Worth revisiting: Old report debunking myths about Filipinos inventions

May 23, 2022 - 9:31 PM
Composite photo of yoyos and a fluorescent lighting via Unsplash

An old report about stories on Filipino inventions that turned out to be myths recently resurfaced online.

Esquire Philippines recently shared again its report titled “Filipino Invention Myths We Totally Fell For” which was published in June 2019.

The article listed and explained three widely popular stories about supposed Filipino inventions that were even taught in schools.

Further research about them, however, debunked them as fake claims.

Below are these inventions and an overview of the truth behind their myths:

Fluorescent lamp

Myth: It was invented by a Filipino electrician named Agapito Flores in 1935, hence, the name.

Fact: The fluorescent lamp known today was invented by and co-patented by Edmund Germer, Friedrich Meyer and Hans Spanner in 1927.

The name of the lamp also came from the scientific word “fluorescence,” a form of lighting observed as far back as the 16th century.

Moon Buggy

Myth: The Lunar Roving Vehicle that NASA used for its Apollo missions from 1971 to 1972 was invented by a Filipino engineer named Eduardo San Juan.

Fact: San Juan submitted a lunar transport vehicle design to NASA. However, it was rejected.


Myth: A Filipino inventor named Armando Malite invented the M16 or the armalite during World War II, hence the name.

Fact: ArmaLite is the name of a small arms or weapons manufacturer that produced rifles in 1954. It was closed in 1980 and then revived in 1996.

It produced the AR-15 rifle that was licensed to another manufacturer called “Colt.”

In 1964, it was designated as Rifle, Caliber 5.56 mm, M-16.


Myth: The toy is a pre-colonial weapon used by our ancestors.

Fact: According to the Museum of Yoyo History, yoyos only appeared in the Philippines during the American occupation.

‘We have been lied to’

Dominic Ligot, founder of Data Ethics PH and board member of the Philippine Center of Investigative Journalism, shared this article with this quip on his tweet:

“My childhood was a lie,” Ligot said.

Statistician Peter Cayton later quote-retweeted this with a more scathing view: “We have been lied to by the Philippine education system.”

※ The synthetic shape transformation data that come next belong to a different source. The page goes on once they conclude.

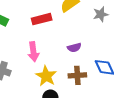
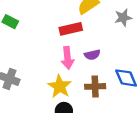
red rectangle: (42, 19) -> (71, 29), moved
pink arrow: (33, 52) -> (67, 58), moved

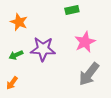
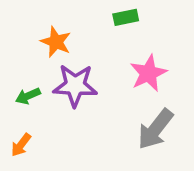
orange star: (19, 22) -> (56, 42), moved

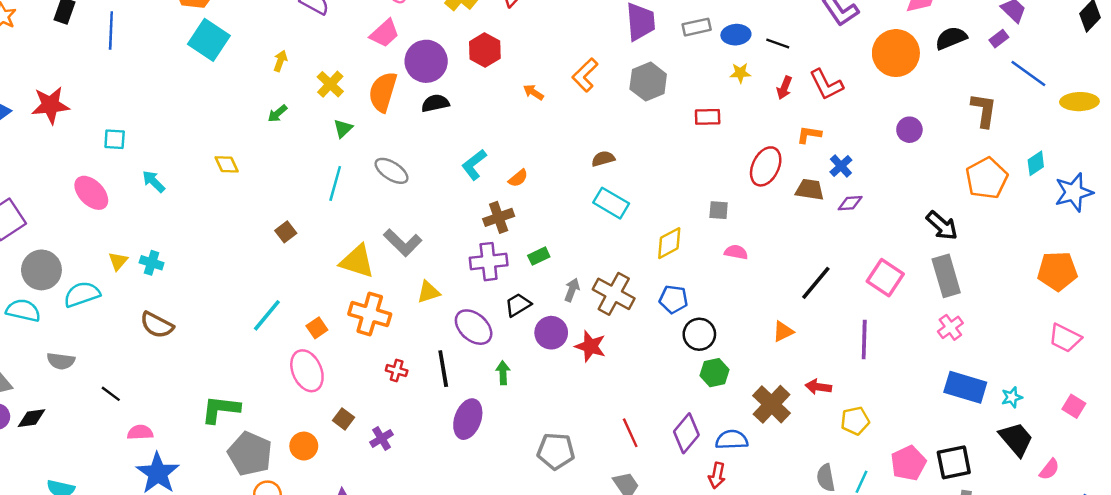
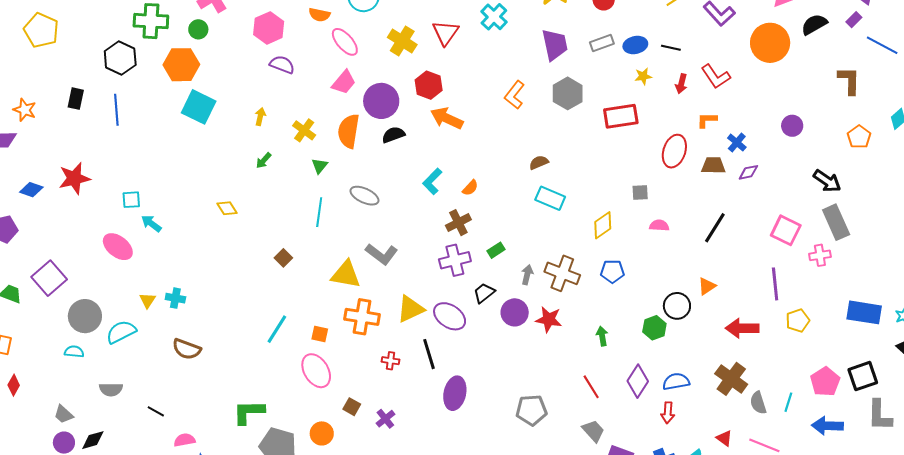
orange arrow: (533, 92) -> (447, 118), moved, size x1.8
red rectangle: (708, 117) -> (621, 116), size x1.6
purple circle: (909, 130) -> (792, 126), moved
orange pentagon: (987, 178) -> (859, 137), size x0.7
cyan arrow: (154, 182) -> (151, 223), moved
black line: (816, 283) -> (715, 228), moved
yellow triangle: (428, 292) -> (410, 309), moved, size x1.4
cyan semicircle: (23, 310) -> (74, 352), size x0.7
pink cross: (950, 327) -> (820, 255), moved, turned 35
orange square: (317, 328) -> (320, 334), turned -36
black circle: (699, 334) -> (677, 306), moved
green arrow: (503, 373) -> (602, 336), moved
red arrow: (818, 387) -> (742, 328), size x1.5
brown cross: (772, 404) -> (731, 379), moved
yellow pentagon: (855, 421) -> (798, 321), moved

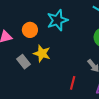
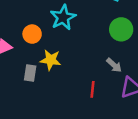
gray rectangle: (23, 62) -> (30, 73), turned 56

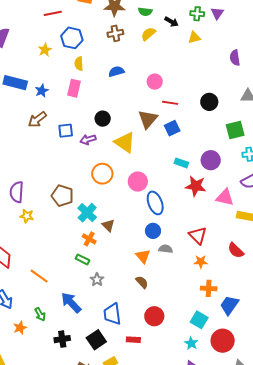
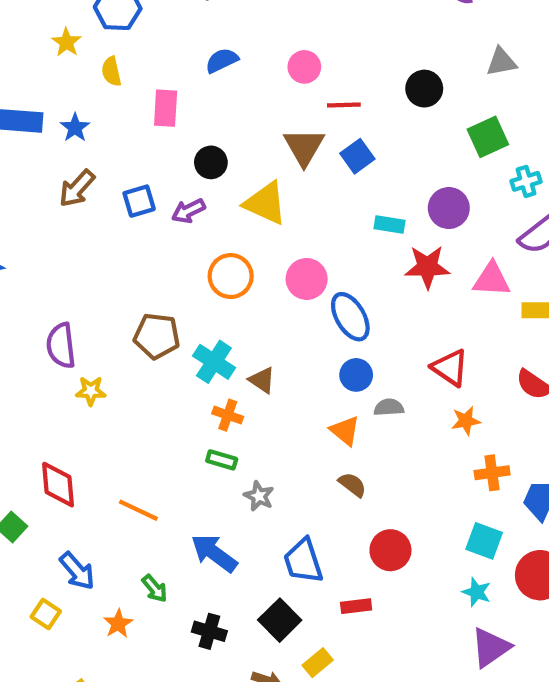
yellow semicircle: (79, 64) -> (111, 71), moved
pink rectangle: (74, 88) -> (166, 108), moved
black cross: (62, 339) -> (209, 631), turned 35

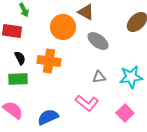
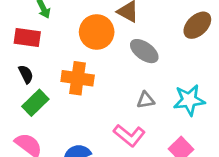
black semicircle: (20, 58) -> (26, 74), moved
green rectangle: (18, 79) -> (35, 103), turned -42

Several Facebook users, meanwhile, shared their realizations that Filipinos readily consumed unverified information even back then.

“Even our teachers fell for this disinformation or tabloid..so they taught them to us,” one user said.

“Sa mga textbooks dati, may mga ganyan,” another user commented.

“Kaya naman pala, hilig talaga ng Pinoy sa fake news dati pa, mas malala lang ngayon dahil sa social media,” another user shared.

Others also mentioned the myth about the Tallano gold as among the stories Filipinos continue to fall for.

“Wala paring tatalo sa sa Tallano gold 600,000 metric tons,” one user said.